Burning Man is a pagan bacchanalia held yearly in the deserts of Nevada, and apparently, the geniuses in the MSM are under the impression that “desert” and “rain” never appear in the same sentence. So when this year’s Burning Man was hit by a bit of rain, turning mud flats into a nasty soup and trapping the world’s rich, famous, and sex starved for a few days in the desert due to the impassability of the unpaved roads, the media have decided to declare the event ruined by climate change.

The Washington Post tells us that the rain is a “teachable moment,” from which we should all learn a valuable lesson about the fragility of Mother Earth. Obviously, every member of the lower classes should refrain from using fossil fuels so that our Elites can go out into the desert to drop acid and have random sex.

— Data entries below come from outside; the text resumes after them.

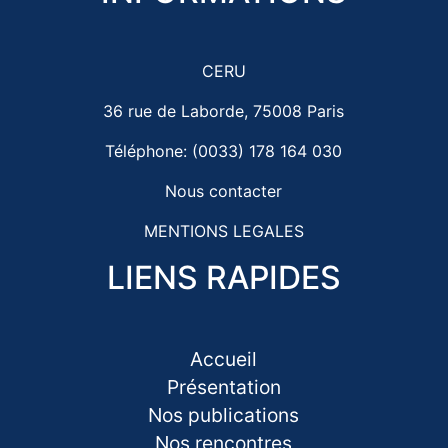
CERU
36 rue de Laborde, 75008 Paris
Téléphone: (0033) 178 164 030
Nous contacter
MENTIONS LEGALES
LIENS RAPIDES
Accueil
Présentation
Nos publications
Nos rencontres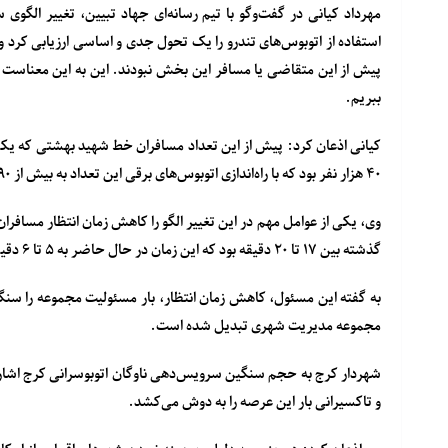
مهرداد کیانی در گفت‌وگو با تیم رسانه‌ای جهاد تبیین، تغییر الگ
استفاده از اتوبوس‌های تندرو را یک تحول جدی و اساسی ارزیابی کرد و 
پیش از این متقاضی یا مسافر این بخش نبودند. این به این معناست 
ببریم.
۴۰ هزار نفر بود که با راه‌اندازی اتوبوس‌های برقی این تعداد به بیش از ۹۰ هزار نفر در روز افزایش پیدا کرده است.
وی، یکی از عوامل مهم در این تغییر الگو را کاهش زمان انتظار مسافر
گذشته بین ۱۷ تا ۲۰ دقیقه بود که این زمان در حال حاضر به ۵ تا ۶ دقیقه رسیده است.
به گفته این مسئول، کاهش زمان انتظار، بار مسئولیت مجموعه را سنگ
مجموعه مدیریت شهری تبدیل شده است.
شهردار کرج به حجم سنگین سرویس‌دهی ناوگان اتوبوسرانی کرج اشاره 
و تاکسیرانی بار این عرصه را به دوش می‌کشد.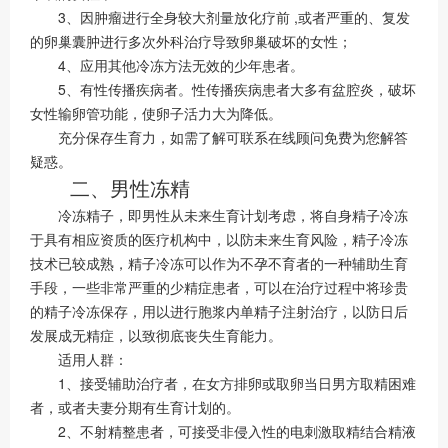
3、因肿瘤进行全身较大剂量放化疗前 ,或者严重的、复发
的卵巢囊肿进行多次外科治疗导致卵巢破坏的女性；
4、应用其他冷冻方法无效的少年患者。
5、有性传播疾病者。性传播疾病患者大多有盆腔炎，破坏
女性输卵管功能，使卵子活力大为降低。
充分保存生育力，如需了解可联系在线顾问免费为您解答
疑惑。
二、男性冻精
冷冻精子，即男性从未来生育计划考虑，将自身精子冷冻
于具有相应资质的医疗机构中，以防未来生育风险，精子冷冻
技术已较成熟，精子冷冻可以作为不孕不育者的一种辅助生育
手段，一些非常严重的少精症患者，可以在治疗过程中将珍贵
的精子冷冻保存，用以进行胞浆内单精子注射治疗，以防日后
发展成无精症，以致彻底丧失生育能力。
适用人群：
1、接受辅助治疗者，在女方排卵或取卵当日男方取精困难
者，或者夫妻分期有生育计划的。
2、不射精整患者，可接受非侵入性的电刺激取精结合精液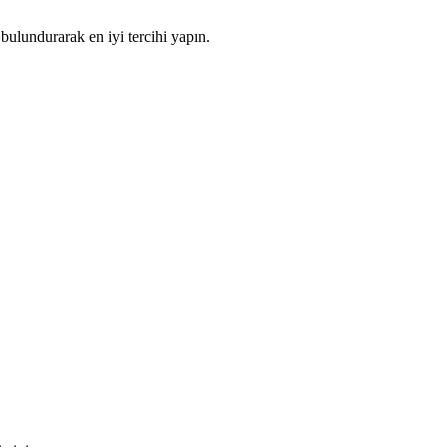
bulundurarak en iyi tercihi yapın.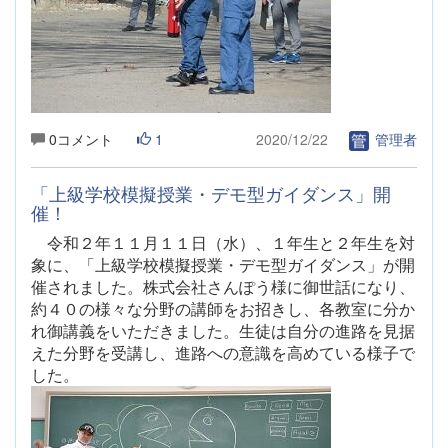
0コメント
1
2020/12/22
管理者
「上級学校模擬授業・デモ型ガイダンス」開
催！
令和２年１１月１１日（水）、１年生と２年生を対
象に、「上級学校模擬授業・デモ型ガイダンス」が開
催されました。株式会社さんぽう様に御世話になり、
約４０の様々な分野の講師をお招きし、各教室に分か
れ御講義をいただきました。生徒は自分の進路を見据
えた分野を受講し、進路への意識を高めている様子で
した。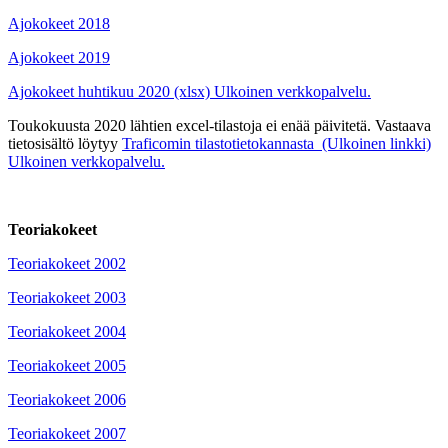
Ajokokeet 2018
Ajokokeet 2019
Ajokokeet huhtikuu 2020 (xlsx)
Ulkoinen verkkopalvelu.
Toukokuusta 2020 lähtien excel-tilastoja ei enää päivitetä. Vastaava
tietosisältö löytyy
Traficomin tilastotietokannasta (Ulkoinen linkki)
Ulkoinen verkkopalvelu.
Teoriakokeet
Teoriakokeet 2002
Teoriakokeet 2003
Teoriakokeet 2004
Teoriakokeet 2005
Teoriakokeet 2006
Teoriakokeet 2007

This year, thousands got stuck in the mud instead after about a half an inch of rain hit what is normally the driest state in the nation. Instead of leaving no trace, many self-described “burners” abandoned bicycles and vehicles on the drenched, muddy Black Rock Desert.
Once an underground carnival for free spirits, Burning Man today is famous as a party spot for Hollywood stars, Silicon Valley tech bros and other jet-set elites. The latest event offers a glimpse at how extreme weather can — and more frequently will — dramatically transform the environment in a moment’s notice.

“It’s a teachable moment, as far as climate disasters and extreme weather” go, said Anya Kamenetz, a Burning Man attendee forced to flee the festival. “This is very much just a trial run under really, really easy conditions for what a lot of people go through.”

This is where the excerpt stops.